Still, the findings may invigorate ongoing debates over what effect lead had on the decline of ancient Rome, since the study offers evidence that exposure may, indeed, have played a role.
Historians and medical experts have for decades debated whether lead contributed to the empire’s downfall and to what degree. Researchers in the 1980s suggested that Rome’s elites were stricken with gout and erratic behavior because they drank copious amounts of lead-laced wine.
“I’m quite convinced lead was one of the factors that contributed to the decline of the Roman Empire, but it was only one factor.
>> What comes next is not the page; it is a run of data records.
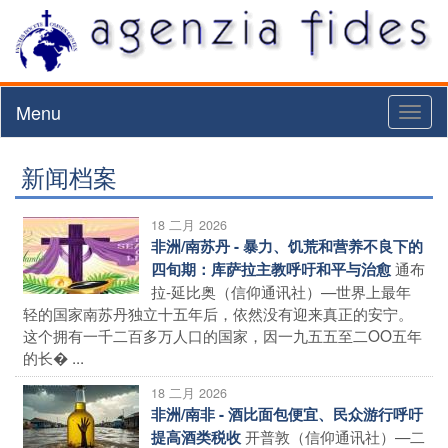
Menu
Toggl
naviga
新闻档案
18 二月 2026
非洲/南苏丹 - 暴力、饥荒和营养不良下的
通布
四旬期：库萨拉主教呼吁和平与治愈
拉-延比奥（信仰通讯社）—世界上最年
轻的国家南苏丹独立十五年后，依然没有迎来真正的安宁。
这个拥有一千二百多万人口的国家，因一九五五至二OO五年
的长� ...
18 二月 2026
非洲/南非 - 酒比面包便宜、民众游行呼吁
开普敦（信仰通讯社）—二
提高酒类税收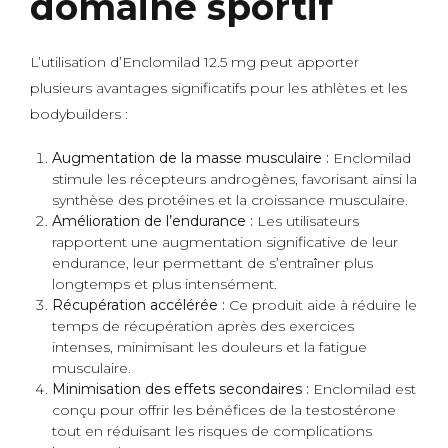
domaine sportif
L’utilisation d’Enclomilad 12.5 mg peut apporter
plusieurs avantages significatifs pour les athlètes et les
bodybuilders :
Augmentation de la masse musculaire :
Enclomilad
stimule les récepteurs androgènes, favorisant ainsi la
synthèse des protéines et la croissance musculaire.
Amélioration de l’endurance :
Les utilisateurs
rapportent une augmentation significative de leur
endurance, leur permettant de s’entraîner plus
longtemps et plus intensément.
Récupération accélérée :
Ce produit aide à réduire le
temps de récupération après des exercices
intenses, minimisant les douleurs et la fatigue
musculaire.
Minimisation des effets secondaires :
Enclomilad est
conçu pour offrir les bénéfices de la testostérone
tout en réduisant les risques de complications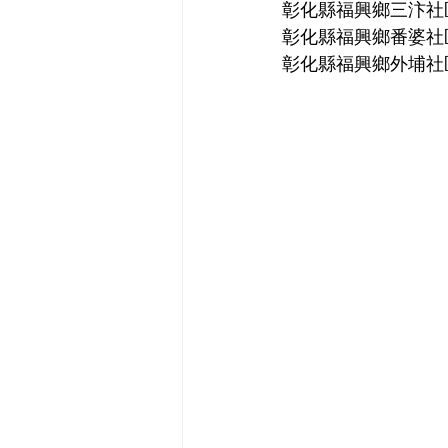
彰化縣福興鄉三汴社
彰化縣福興鄉番婆社
彰化縣福興鄉外埔社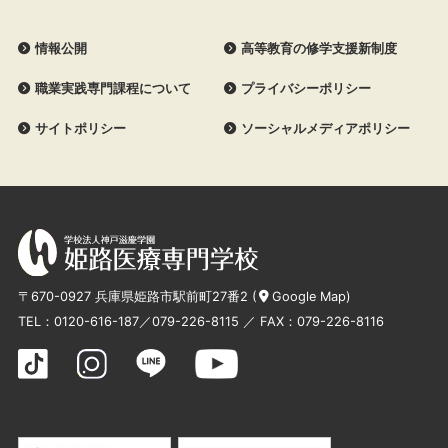
情報公開
高等教育の修学支援新制度
職業実践専門課程について
プライバシーポリシー
サイトポリシー
ソーシャルメディアポリシー
〒670-0927 兵庫県姫路市駅前町27番2 (
Google Map
)
TEL：
0120-616-187
／
079-226-8115
／ FAX：079-226-8116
It’s never just one thing,” Lanphear said.
Joe Manning, a professor of history at Yale University, said most researchers think Rome fell for myriad reasons, including plagues, economic problems and shifts in climate. Manning said it is important to remember that ancient Rome was a tough place to survive, with life expectancies around 25 to 30 years.
“You do not want to go into a city in the ancient world under any circumstances. It’d be the last place you’d want to visit. They’re so dirty, disease-ridden, dysentery everywhere,” Manning said. “The lead is on top of really horrible sanitary conditions.”